If I said that I work with homeless people six days a week, providing them with food and shelter and clothing and praying for their needs on my knees with godly fervor–but that I had no objection to those who, in pity for their plight, went hunting on the seventh day and shot them in the head to put them out of their misery, you might feel as though I am not really quite as “prolife” as a I claim to be.
Yet many people imagine that when a politican says he is only in favor of allowing Planned Parenthood to kill the right sort of babies–and only out of pity for them–he is prolife. This illustrates one of the little confusions that some people are prey to concerning the meaning of the term “prolife”.
In fact, to be prolife means to insist that you can never, under any circumstance, deliberately destroy innocent human life. That’s it. That’s all. And contrary to popular belief, it is possible to be intelligently consistent on that point. When you start saying you *can* deliberately destroy innocent life for some reason, you are no longer prolife.
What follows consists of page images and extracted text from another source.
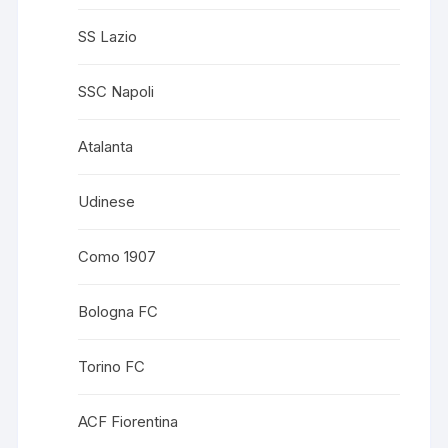
SS Lazio
SSC Napoli
Atalanta
Udinese
Como 1907
Bologna FC
Torino FC
ACF Fiorentina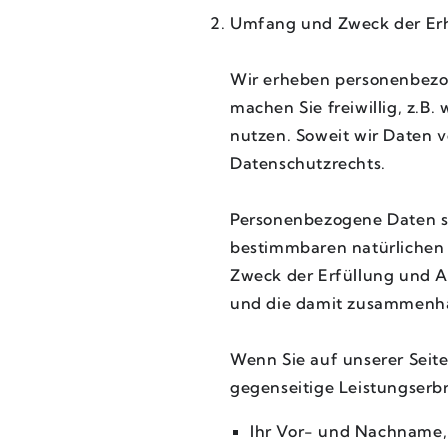
Umfang und Zweck der Er
Wir erheben personenbezo
machen Sie freiwillig, z.B
nutzen. Soweit wir Daten 
Datenschutzrechts.
Personenbezogene Daten si
bestimmbaren natürlichen
Zweck der Erfüllung und Ab
und die damit zusammenhä
Wenn Sie auf unserer Seite
gegenseitige Leistungserb
Ihr Vor- und Nachname,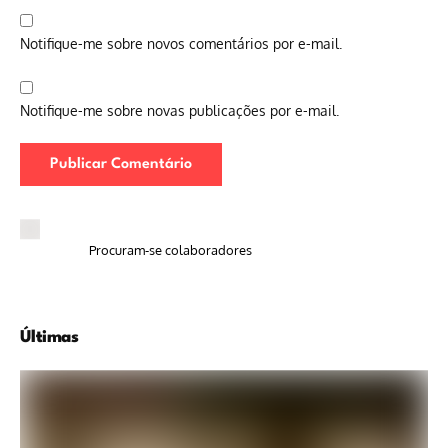
Notifique-me sobre novos comentários por e-mail.
Notifique-me sobre novas publicações por e-mail.
Procuram-se colaboradores
Últimas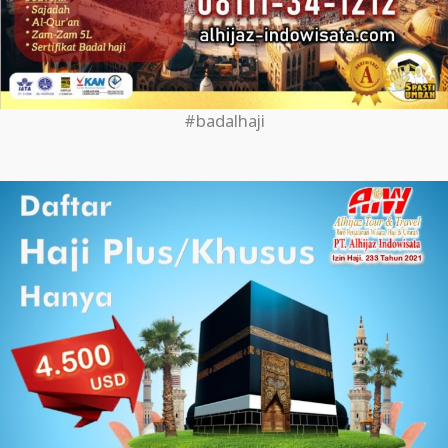
#badalhaji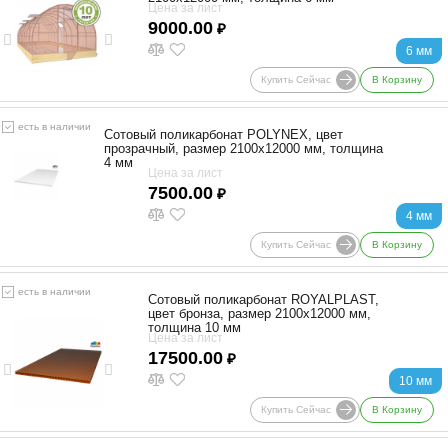
Цена за лист
9000.00
₽
6 мм
Купить Сейчас
В Корзину
есть в наличии
Сотовый поликарбонат POLYNEX, цвет
прозрачный, размер 2100x12000 мм, толщина
4 мм
Цена за лист
7500.00
₽
4 мм
Купить Сейчас
В Корзину
есть в наличии
Сотовый поликарбонат ROYALPLAST,
цвет бронза, размер 2100x12000 мм,
толщина 10 мм
Цена за лист
17500.00
₽
10 мм
Купить Сейчас
В Корзину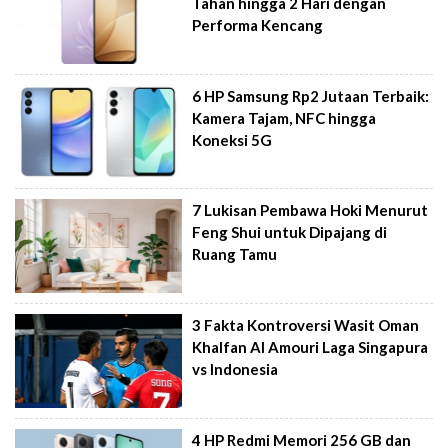
Tahan hingga 2 Hari dengan
Performa Kencang
6 HP Samsung Rp2 Jutaan Terbaik:
Kamera Tajam, NFC hingga
Koneksi 5G
7 Lukisan Pembawa Hoki Menurut
Feng Shui untuk Dipajang di
Ruang Tamu
3 Fakta Kontroversi Wasit Oman
Khalfan Al Amouri Laga Singapura
vs Indonesia
4 HP Redmi Memori 256 GB dan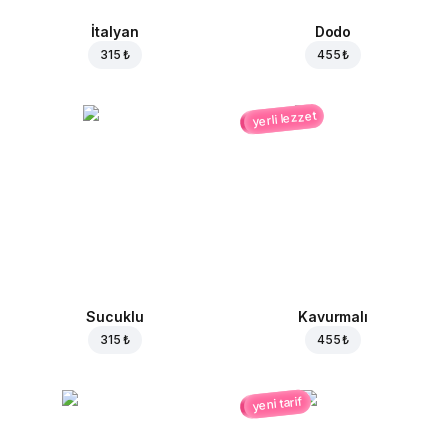
İtalyan
Dodo
315 ₺
455 ₺
yerli lezzet
Sucuklu
Kavurmalı
315 ₺
455 ₺
yeni tarif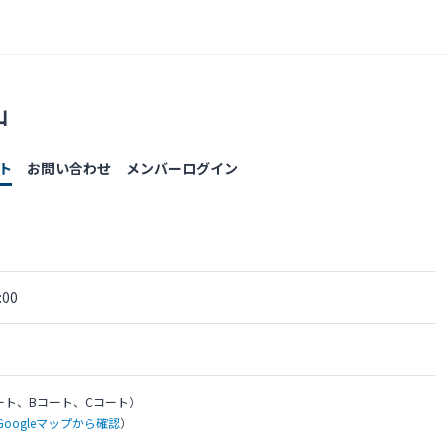
山
ト
お問い合わせ
メンバーログイン
00
ート、Bコート、Cコート）
Googleマップから確認
）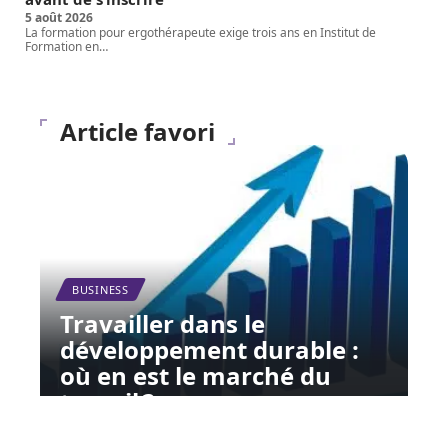
5 août 2026
La formation pour ergothérapeute exige trois ans en Institut de
Formation en
…
Article favori
BUSINESS
Travailler dans le
développement durable :
où en est le marché du
travail ?
12 mars 2026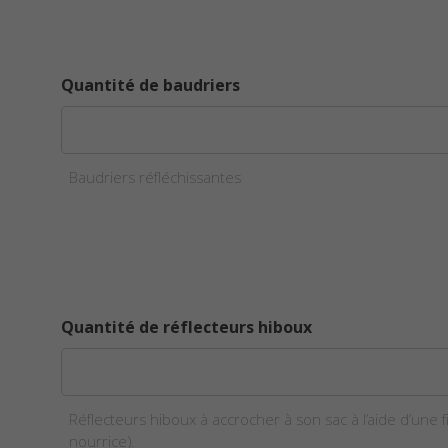
Quantité de baudriers
Baudriers réfléchissantes
Quantité de réflecteurs hiboux
Réflecteurs hiboux à accrocher à son sac à l’aide d’une f
nourrice).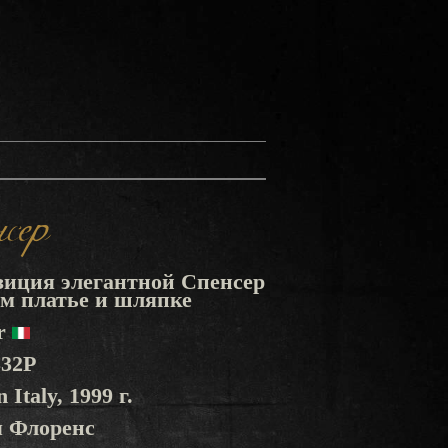
сер
зиция элегантной Спенсер
ом платье и шляпке
er
332P
 Italy, 1999 г.
я Флоренс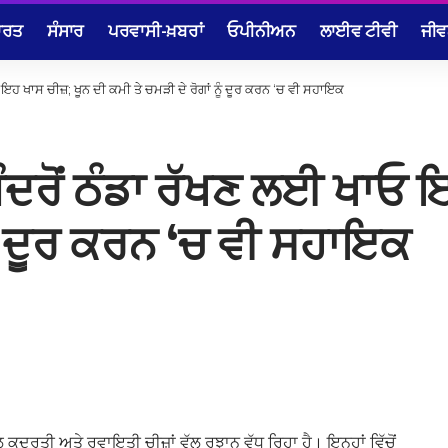
ਾਰਤ
ਸੰਸਾਰ
ਪਰਵਾਸੀ-ਖ਼ਬਰਾਂ
ਓਪੀਨੀਅਨ
ਲਾਈਵ ਟੀਵੀ
ਜੀਵ
 ਇਹ ਖਾਸ ਚੀਜ਼; ਖੂਨ ਦੀ ਕਮੀ ਤੇ ਚਮੜੀ ਦੇ ਰੋਗਾਂ ਨੂੰ ਦੂਰ ਕਰਨ ‘ਚ ਵੀ ਸਹਾਇਕ
ੰਦਰੋਂ ਠੰਡਾ ਰੱਖਣ ਲਈ ਖਾਓ 
ਨੂੰ ਦੂਰ ਕਰਨ ‘ਚ ਵੀ ਸਹਾਇਕ
ਦਰਤੀ ਅਤੇ ਰਵਾਇਤੀ ਚੀਜ਼ਾਂ ਵੱਲ ਰੁਝਾਨ ਵੱਧ ਰਿਹਾ ਹੈ। ਇਨ੍ਹਾਂ ਵਿੱਚੋਂ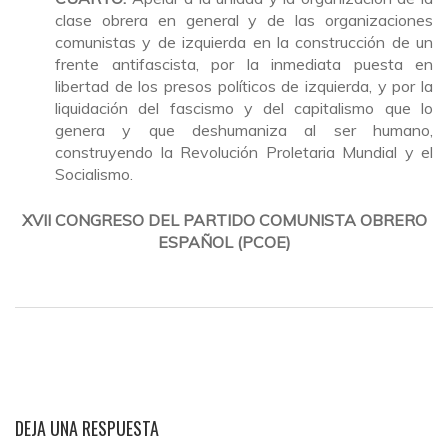
clase obrera en general y de las organizaciones
comunistas y de izquierda en la construcción de un
frente antifascista, por la inmediata puesta en
libertad de los presos políticos de izquierda, y por la
liquidación del fascismo y del capitalismo que lo
genera y que deshumaniza al ser humano,
construyendo la Revolución Proletaria Mundial y el
Socialismo.
XVII CONGRESO DEL PARTIDO COMUNISTA OBRERO
ESPAÑOL (PCOE)
DEJA UNA RESPUESTA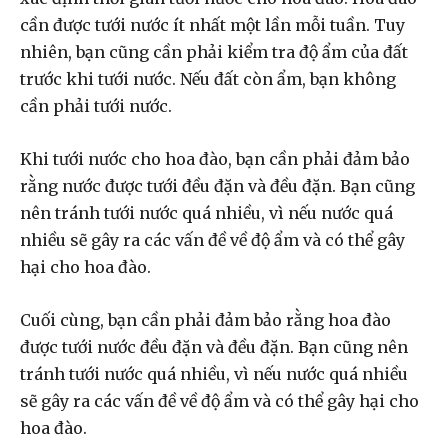
cần được tưới nước ít nhất một lần mỗi tuần. Tuy
nhiên, bạn cũng cần phải kiểm tra độ ẩm của đất
trước khi tưới nước. Nếu đất còn ẩm, bạn không
cần phải tưới nước.
Khi tưới nước cho hoa đào, bạn cần phải đảm bảo
rằng nước được tưới đều đặn và đều đặn. Bạn cũng
nên tránh tưới nước quá nhiều, vì nếu nước quá
nhiều sẽ gây ra các vấn đề về độ ẩm và có thể gây
hại cho hoa đào.
Cuối cùng, bạn cần phải đảm bảo rằng hoa đào
được tưới nước đều đặn và đều đặn. Bạn cũng nên
tránh tưới nước quá nhiều, vì nếu nước quá nhiều
sẽ gây ra các vấn đề về độ ẩm và có thể gây hại cho
hoa đào.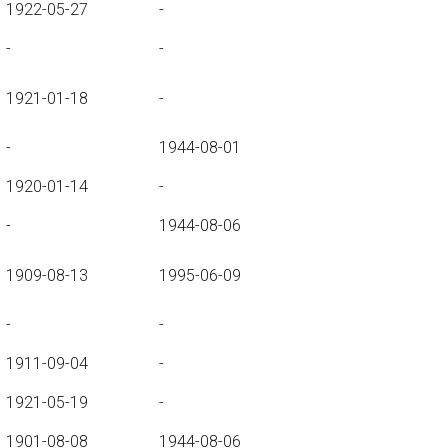
1922-05-27
-
-
-
1921-01-18
-
-
1944-08-01
1920-01-14
-
-
1944-08-06
1909-08-13
1995-06-09
-
-
1911-09-04
-
1921-05-19
-
1901-08-08
1944-08-06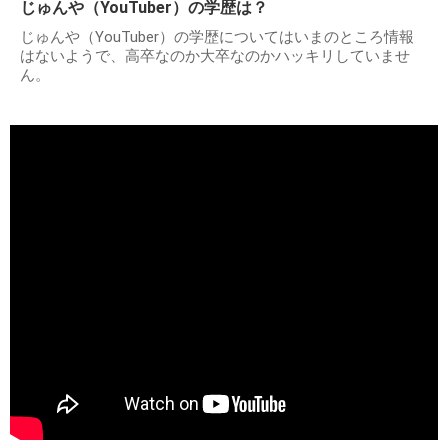
じゅんや（YouTuber）の学歴は？
じゅんや（YouTuber）の学歴についてはいまのところ情報
はないようで、高卒なのか大卒なのかハッキリしていませ
ん。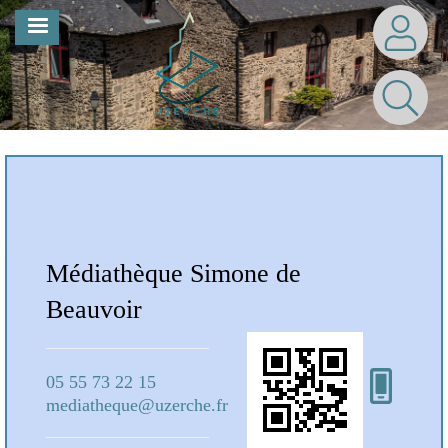
Aller
MENU
au
contenu
principal
Notre Bibliothèque
Médiathèque Simone de
Mé
Beauvoir
Bea
05 55 73 22 15
05 5
mediatheque@uzerche.fr
medi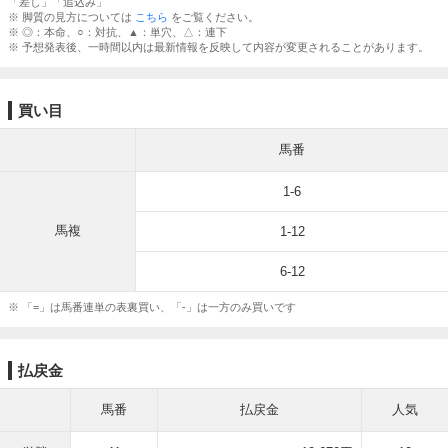
「差し」「追込み」
※ 脚質の見方については
こちら
をご覧ください。
※ ◎：本命、○：対抗、▲：単穴、△：連下
※ 予想発表後、一時間以内は最新情報を反映して内容が変更されることがあります。
買い目
馬番
1-6
馬複
1-12
6-12
※ 「=」は馬番連単の表裏買い、「-」は一方のみ買いです
払戻金
馬番
払戻金
人気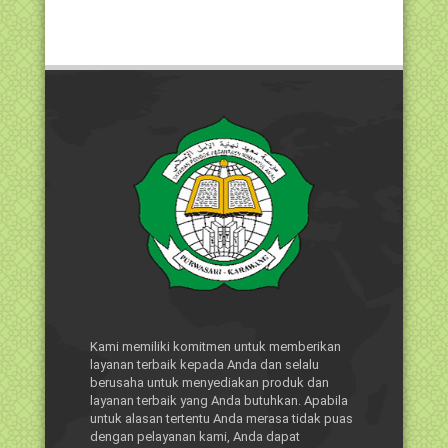
Kami memiliki komitmen untuk memberikan
layanan terbaik kepada Anda dan selalu
berusaha untuk menyediakan produk dan
layanan terbaik yang Anda butuhkan. Apabila
untuk alasan tertentu Anda merasa tidak puas
dengan pelayanan kami, Anda dapat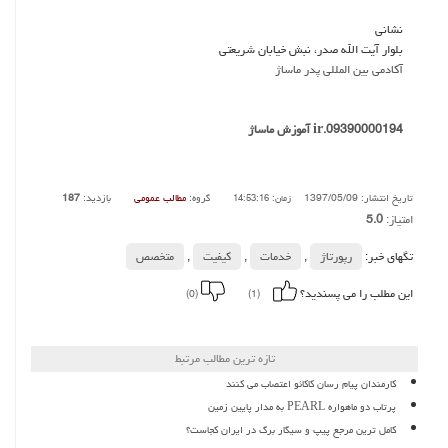
نشانی
بلوار آیت الله صدر، نبش خیابان شریعتی
آکادمی بین المللی پدر ماساژ
09390000194.ir
آموزش ماساژ
تاریخ انتشار: 1397/05/09
گروه:
مطالب عمومی
بازدید:
187
زمان: 14:53:16
امتیاز:
5.0
تگهای خبر:
رپورتاژ
,
خدمات
,
كیفیت
,
متخصص
این مطلب را می پسندید؟
(0)
(1)
تازه ترین مطالب مرتبط
کارمندان پیام رسان کاکائو اعتصاب می کنند
پرتاب دو ماهواره PEARL به مدار پایین زمین
کامل ترین مرجع پیپ و سیگار برگ در ایران کجاست؟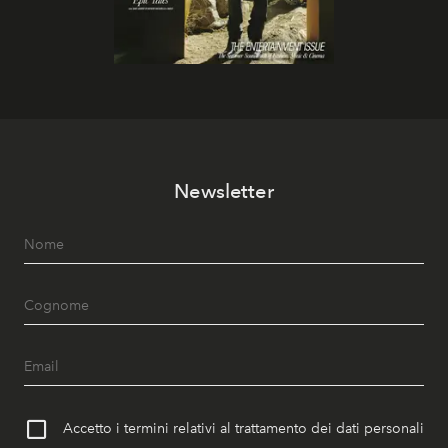
Newsletter
Accetto i termini relativi al trattamento dei dati personali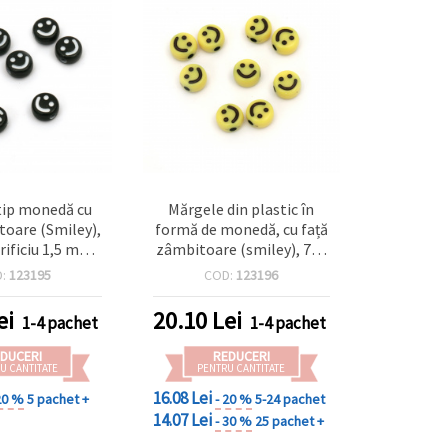
tip monedă cu
Mărgele din plastic în
toare (Smiley),
formă de monedă, cu față
rificiu 1,5 mm,
zâmbitoare (smiley), 7x4
 g (~150 buc.)
mm, orificiu: 1,5 mm,
D:
123195
COD:
123196
galben, 20 g (~150 buc.)
ei
20.10
Lei
1-4 pachet
1-4 pachet
DUCERI
REDUCERI
U CANTITATE
PENTRU CANTITATE
16.08 Lei
20 %
5 pachet +
- 20 %
5-24 pachet
14.07 Lei
- 30 %
25 pachet +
You are simply “anti-abortion in certain cases not inconvenient to your desire for political power.” Your mileage may vary once you start playing that game. Kurt Vorndran, for instance, chronicles one of the more grotesque spectacles in American political life of the past couple of years as “prolife” politics morphed into a Byzantine parody of itself by suffering major mission creep:
Massachusetts Citizens for Life, the state affiliate of the National Right to Life Committee, endorsed Pro-Abortion Senator Scott Brown for re-election. While Senator Brown strongly supports abortion rights, he is opposed to national health care and to campaign finance reform. His positions on those two issues was enough for the groups to look aside as to his strong pro-choice views. In reaction to the endorsement, Brown’s campaign manager denied the Senator is pro-life and released a statement from ex-LG Kerry Healey (R), a campaign spokesperson: “Scott Brown is prochoice, and has voted that way in both the State House and the US Senate. He stands in the mold of other New England Republicans like myself who are fiscally conservative and socially moderate” (Levenson, Boston Globe, 8/24).Brown himself reacted to the endorsement by the pro-life group in stating, “I believe that Roe v. Wade is the law of the land, and that a woman should be able to make what is a very personal and difficult decision in consultation with her doctor and family. … In the Senate, I’ve backed up my words with action. I believe it is wrong that women in the military who suffer the horrible tragedy of rape currently have to pay for their own abortions. … I’ve been blessed to be surrounded by strong and ambitious women. I am a better senator for it, and I will continue to fight to advance issues important to their health, safety and equality” (Berkshire Eagle, 8/24).For Mass. Citizens for Life, none of that seems to matter, so long as the Senator opposes health care for all and campaign finance reform.